Lange hatte es nicht gedauert, bis sich Jesus aus Nazareth einen Ruf erworben hatte. Die Massen waren ihm gefolgt, entgegengeeilt. Hatten große Hoffnungen in ihn gesetzt, sich heilen lassen, sich weisen lassen. Es hatte nicht lange gedauert, bis sein Ruf auch bei den führenden Gelehrten im Tempel ankam. Und die waren verunsichert. Sie stellten ihn auf die Probe, verwickelten Jesus in theologische Gespräche, prüften seine Gesetzestreue und wussten nicht so recht, was sie von ihm halten sollten. Doch dann wurde er den Gesetzeshütern gefährlich, hatte sich als König huldigen lassen und im Tempel einen Tumult unter den Händlern ausgelöst. Dazu maßte er sich an, das Wort der Schrift wahrheitsgetreu auszulegen, wusste es besser als die Tempelgelehrten selbst und schickte sich an, die geltende Ordnung auf den Kopf zu stellen.

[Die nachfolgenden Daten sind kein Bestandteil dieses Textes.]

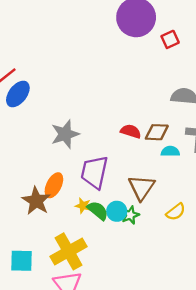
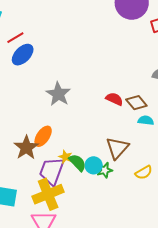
brown diamond: (157, 132) -> (136, 103), turned 40
gray star: (65, 134) -> (58, 94), turned -30
purple trapezoid: (94, 172) -> (52, 171), moved

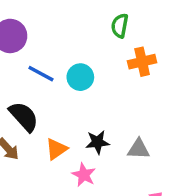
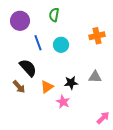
green semicircle: (120, 26) -> (54, 15), moved
blue line: (41, 74) -> (38, 43), turned 42
gray triangle: (139, 149) -> (95, 77), moved

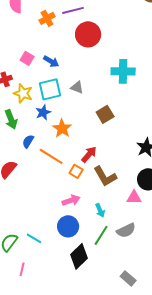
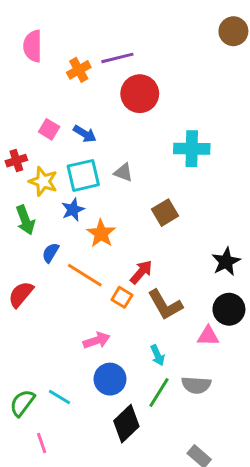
pink arrow: (71, 200) -> (97, 340), moved
gray semicircle: (126, 230) -> (196, 385), turned 30
pink line: (22, 269) -> (42, 443), turned -32

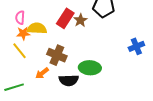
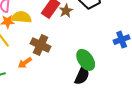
green ellipse: (90, 68) -> (86, 60), moved, turned 50
black semicircle: (69, 80) -> (82, 75), moved, turned -66

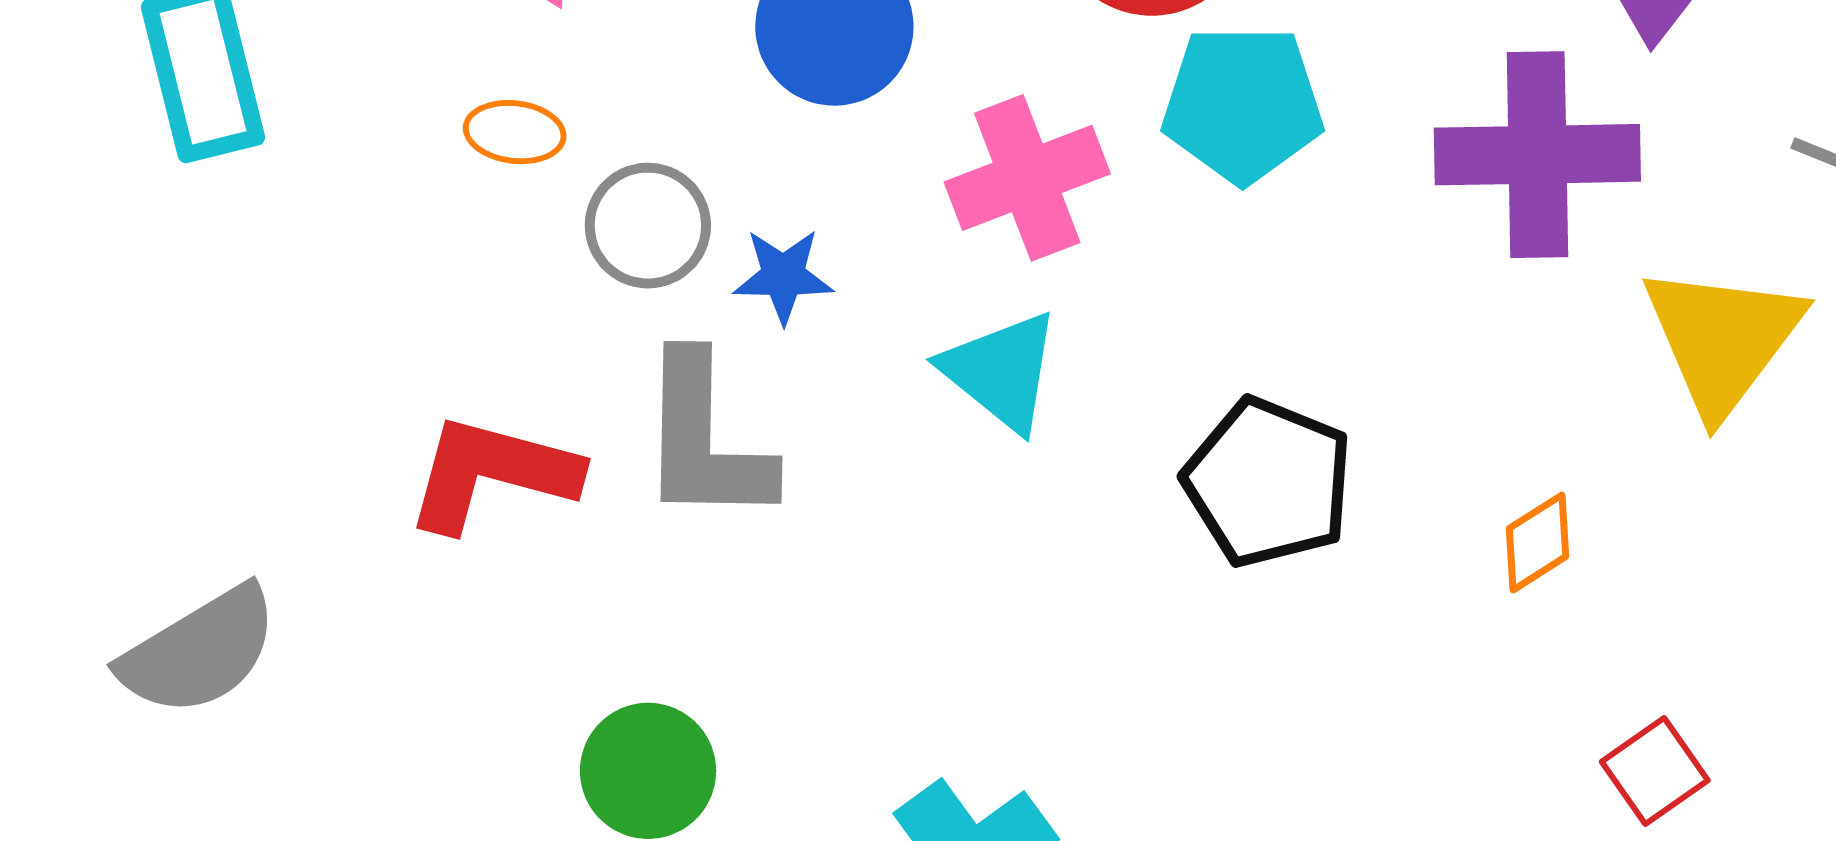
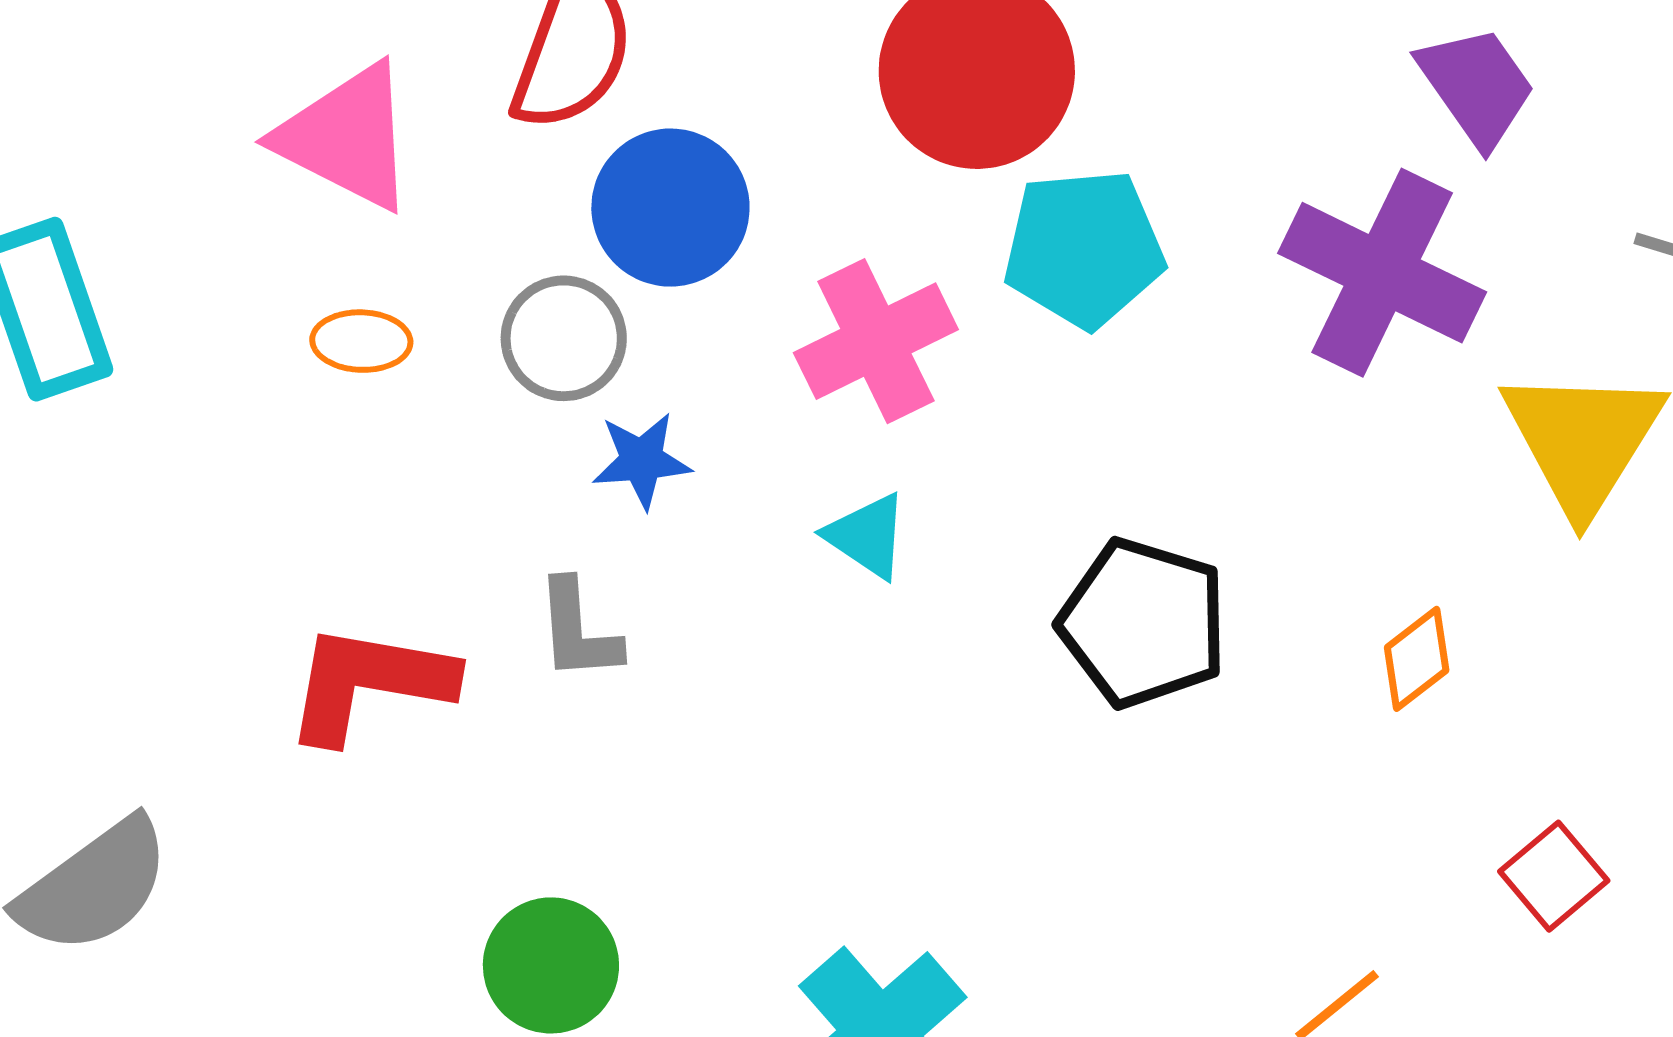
purple cross: (1537, 155) -> (1382, 273), turned 32
gray circle: (648, 226) -> (564, 338), moved
cyan triangle: (1001, 371) -> (867, 536), size x0.7
gray L-shape: (705, 440) -> (578, 630), size x0.6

Niemand wollte, dass ein Aufstand losbrach. Schon gar nicht die Gesetzeshüter in Jerusalem. Was konnte man tun? Das oberste jüdische Gericht konnte Jesus aus Nazareth vorladen und gegebenenfalls bestrafen; nicht aber mit dem Tod. Es musste schon ein Weg gefunden werden, Jesus ganz loszuwerden. Die Ereignisse überschlagen sich. Zum Passahfest wird der Unruhestifter festgenommen. Auch das Volk wendet sich gegen Jesus, der zwar wie ein König empfangen wurde, aber kein Königreich in Jerusalem aufrichten will. Das Volk wendet sich gegen Jesus, der vom Reich Gottes spricht, es aber nicht aufrichtet, sondern davon spricht, dass es hier und da aufblitzt und wachsen muss. Wie enttäuschend. Die Geschichte gerät aus den Fugen, und am Ende steht für Jesus ein Kreuz auf Golgatha und er stirbt als Hochverräter.
Nicht erst seit heute stehen Menschen Gott feindselig gegenüber. Sie wollen die neue Lehre nicht, sie halten sich die Ohren zu und wenden sich von Jesus ab. Er ist anstrengend, dieser Jesus mit seiner Aufforderung zur Nächstenliebe und dann auch noch zur Feindesliebe. Er ist herausfordernd, wenn er mir aufträgt, mein Hab und Gut zu veräußern, um ihm folgen zu können. Er ist mir zu viel, wenn er mich anleitet, die sieben Werke der Barmherzigkeit nicht nur zu predigen, sondern auch zu tun. Christsein ist anspruchsvoll. Manchmal zu anspruchsvoll. Vielleicht wendet sich dann auch mein Glaubensblatt. Ich nehme gerne an, dass Jesus mir die Last von den Schultern genommen hat und ich versöhnt Gott gegenübertreten darf; nehme auch gerne an, dass ich ein geliebtes Kind Gottes bin und mein Ziel in seiner Herrlichkeit habe. Schön ist auch zu hören, dass ich mich jederzeit an ihn wenden kann und dass das Kreuz auch mein Leben heilt.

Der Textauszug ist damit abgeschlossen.